Next year brings mandatory public disclosure of tax strategy for large businesses, but more could be done, especially around country-by-country reporting, such as publishing reasons for tax paid being less than headline rates and disclosure of tax risk. EY’s 2013 report on tax transparency noted that 53 FTSE 100 companies had an effective tax rate lower than the UK headline rate and also suggested potential benefit to organisations and board governance from understanding and reporting effective tax rates country by country.

More transparency is also still needed in the fee structure that has undermined pension funds. There is no incentive to save when those managing the money get more out of it than you do. Added to that are concerns about lukewarm stewardship by UK fund managers, and the FRC is now reviewing the stewardship code commitments. I would add to its list looking at pooled nominee accounts, both to enfranchise ordinary shareholders and to avoid risk from broker insolvency.

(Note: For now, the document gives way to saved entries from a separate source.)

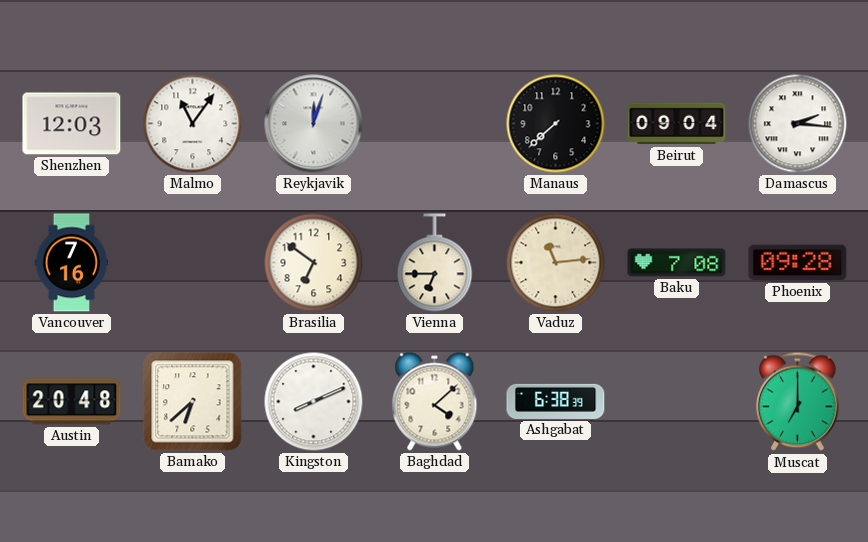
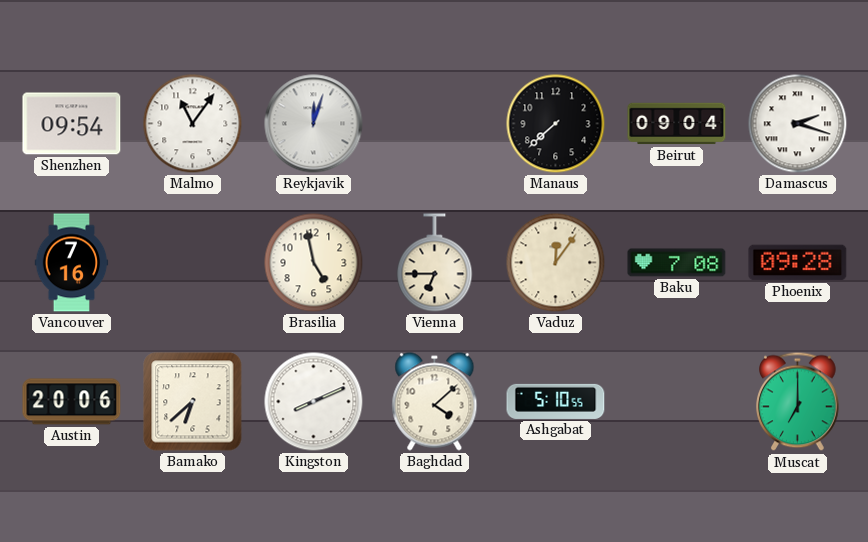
Shenzhen: 12:03 -> 09:54
Damascus: 2:16 -> 2:18
Brasilia: 6:51 -> 4:58
Vaduz: 11:14 -> 12:06
Austin: 20:48 -> 20:06
Ashgabat: 6:38 -> 5:10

There is no room for fainthearted governance. It breeds the absence of culture identified in the Kay review, which showed how companies and wider society have drifted apart. There is too much “duty of directors to maximise shareholder value” and, to that end, complex executive remuneration incentives occupy acres of annual report while average employee pay is never the metric. The duty of directors to promote successful companies has been watered down and concern for markets and the public good reduced to mere price competition. An interim report from the Big Innovation Centre suggests that this narrow-minded approach has led to British companies losing growth of more than £130 billion a year, and accounts for lower productivity, lack of training and high worker turnover. Better corporate governance is the intangible infrastructure that business needs to grow.

I turn to the referendum. There have been suggestions that the third-country equivalence provisions in EU financial markets legislation could mitigate the loss of passporting rights. My back bears the scars of negotiating more open third-country provisions and, without the UK around the table, this is one of many examples where regulation will shift away from where we have taken it and where we wish it to be.

Equivalence findings are not swift, simple or comprehensive. The Commission is under no obligation to undertake them, member states collectively have to approve them and how prescriptive the requirements and conditions are depends entirely on the EU. It is political. There are significant administrative hurdles, too: firms registering with ESMA and notifying national regulators, supervisory co-operation agreements with ESMA, including disclosure of information about individual firms, agreement to litigation being in an EU member state—so not in the UK any more—and retail services will remain as 27 separate regimes with branch requirements.

A report, The UK Referendum—Challenges for Europe’s Capital Markets, commissioned by the Association for Financial Markets in Europe from Clifford Chance cautions that,

“there are risks that political constraints may obstruct the use of third country mechanisms to mitigate the exit of the UK from the EU”,

and that,

“changes to law or regulation over time in the UK and the”,

continuing EU,

“could adversely affect the harmonised legal framework existing at the outset and put at risk the continued availability of equivalence determinations”.

So at best, under Brexit we would be second-class citizens, taking instead of making financial services law and at significant risk of being cut off, given that our loss is their gain.

Brexit being bad for the City has also been compared to concerns about the UK being left out if we did not join the euro, which in fact did not materialise. Brexit is different, notably because we were saved before by the single market, which protected the City from the European Central Bank’s policy for euro securities to be cleared in the eurozone. The strength of the single market was underestimated. We are protected now by that strength—strip it away, and significant business will have no choice but to move.